Entries provided:
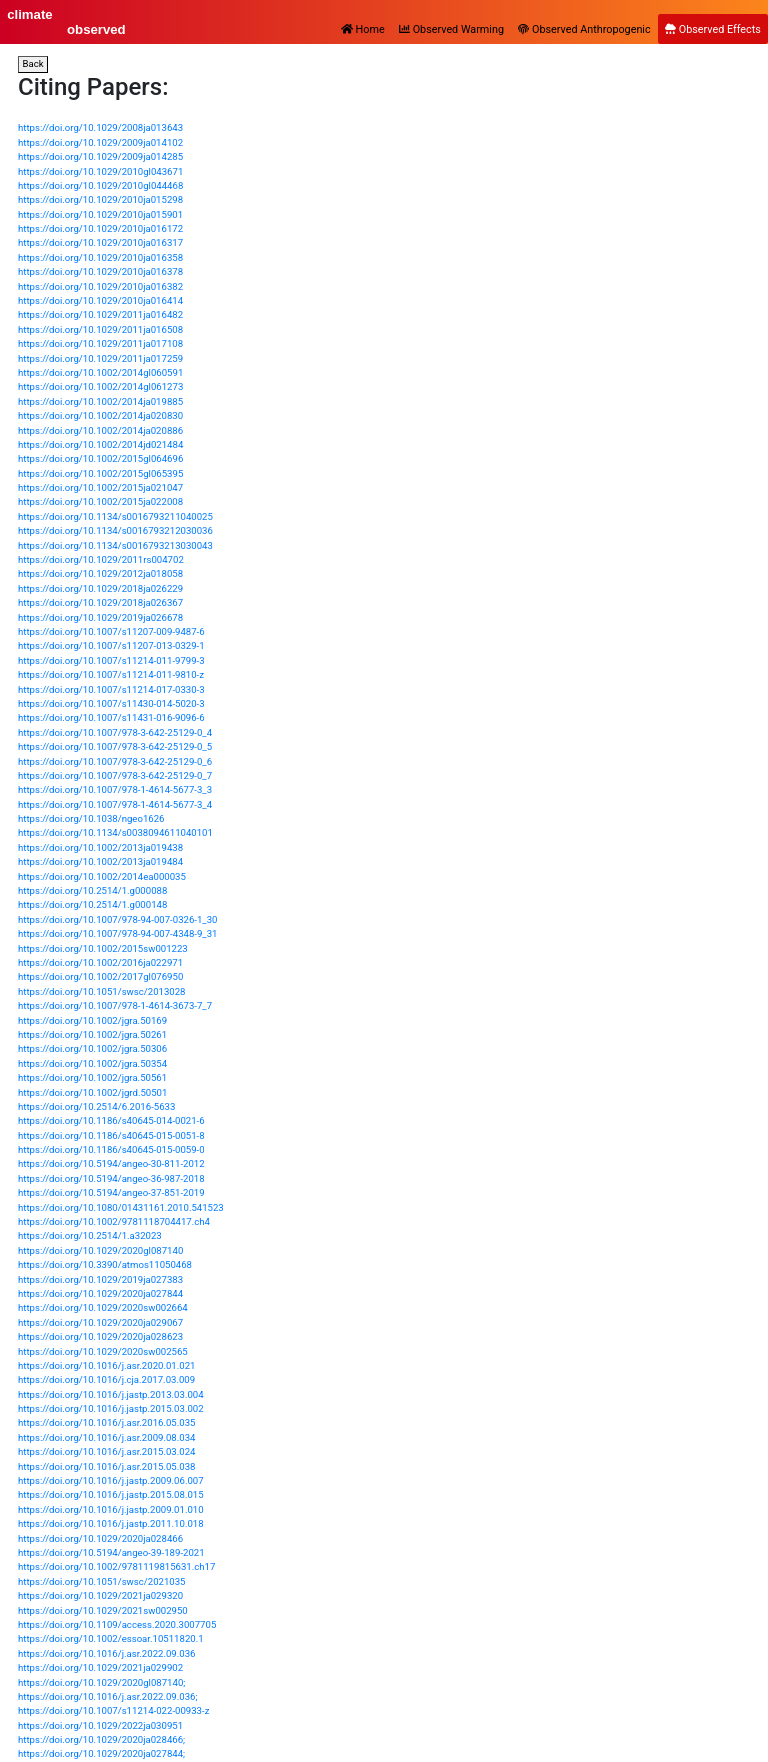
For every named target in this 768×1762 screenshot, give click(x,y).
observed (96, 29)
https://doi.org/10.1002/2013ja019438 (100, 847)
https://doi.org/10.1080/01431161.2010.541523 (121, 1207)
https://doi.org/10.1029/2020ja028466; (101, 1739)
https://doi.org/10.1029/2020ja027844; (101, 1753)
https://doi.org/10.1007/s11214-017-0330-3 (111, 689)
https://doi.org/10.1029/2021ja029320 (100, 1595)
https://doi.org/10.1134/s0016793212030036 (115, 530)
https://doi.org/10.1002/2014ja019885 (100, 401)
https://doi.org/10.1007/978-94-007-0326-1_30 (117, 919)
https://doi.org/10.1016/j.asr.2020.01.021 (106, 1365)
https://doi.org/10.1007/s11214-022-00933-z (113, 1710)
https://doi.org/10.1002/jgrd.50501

Task requirements: Write out exactly the lines that fall from the line with "https://doi.org/10.1029/2020ja027844; (101, 1753)" to the line with "https://doi.org/10.1016/j.asr.2020.01.021 (106, 1365)" in the records above, keeping both ends.

Response box:
https://doi.org/10.1029/2020ja027844; (101, 1753)
https://doi.org/10.1007/s11214-017-0330-3 (111, 689)
https://doi.org/10.1029/2021ja029320 (100, 1595)
https://doi.org/10.1134/s0016793212030036 (115, 530)
https://doi.org/10.1002/2014ja019885 (100, 401)
https://doi.org/10.1007/978-94-007-0326-1_30 (117, 919)
https://doi.org/10.1016/j.asr.2020.01.021 (106, 1365)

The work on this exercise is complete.